Mit ihm auf dem Podium saß mit Martin Grötschel, langjähriger Präsident der Berlin-Brandenburgischen Akademie der Wissenschaften (BBAW) und einer der maßgeblichsten Berliner Akteure der offenen Wissenschaft, der einen historischen Bogen von der Preprint-Kultur der 1960er-Jahre über die Zeitschriftenkrise und wissenschaftlichen Publikationskulturen der 1980er- und 1990er-Jahre bis in die Gegenwart und zur Open-Access-Strategie für Berlin aus dem Jahr 2015 spannte. Peter Kostädt, Chief Information Officer der Universität Potsdam, konnte nicht nur mit dem Hinweis auf die Brandenburger Open-Access-Strategie direkt anknüpfen, sondern auch vielfältige Erfahrungen und Perspektiven sowohl aus dem Land Brandenburg als auch aus dem Wissenschaftsmanagement einbringen.

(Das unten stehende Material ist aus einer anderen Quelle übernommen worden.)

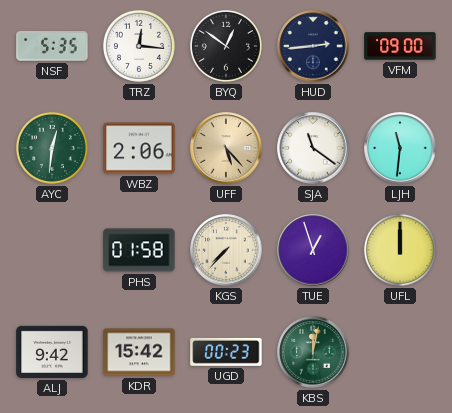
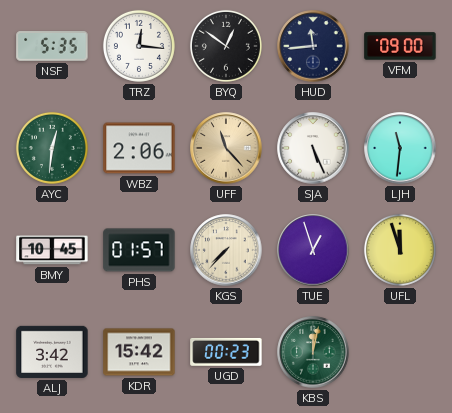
HUD: 2:44 -> 11:44
UFF: 5:23 -> 11:23
SJA: 11:21 -> 5:26
BMY: none -> 10:45
PHS: 01:58 -> 01:57
UFL: 12:00 -> 11:57
ALJ: 9:42 -> 3:42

Mit Kathrin Grotz, stellvertretende Direktorin des Instituts für Museumsforschung der Staatlichen Museen zu Berlin – Stiftung Preußischer Kulturbesitz, fand sich die Dimension sammlungsbezogener Openness sowie der Chancen und Rollen von Museen in der Diskussion repräsentiert. Die Anforderungen, Wünsche und Visionen für Open Access und Open Research für Kunst und künstlerische Forschung wurden von Ariane Jeßulat, Vizepräsidentin der Universität der Künste Berlin, vertreten. Ihre Universität teilt sich bekanntlich ein Bibliotheksgebäude mit der Universitätsbibliothek der Technischen Universität, deren Direktor Jürgen Christof viel von den Mühen und Erfolgen in seiner Einrichtung zu berichten wusste.
Es wird an anderer Stelle eine ausführliche Auswertung der Veranstaltung geben, weshalb wir an dieser Stelle nur einige Eckpunkte aus der Diskussion als Takeaways dokumentieren wollen.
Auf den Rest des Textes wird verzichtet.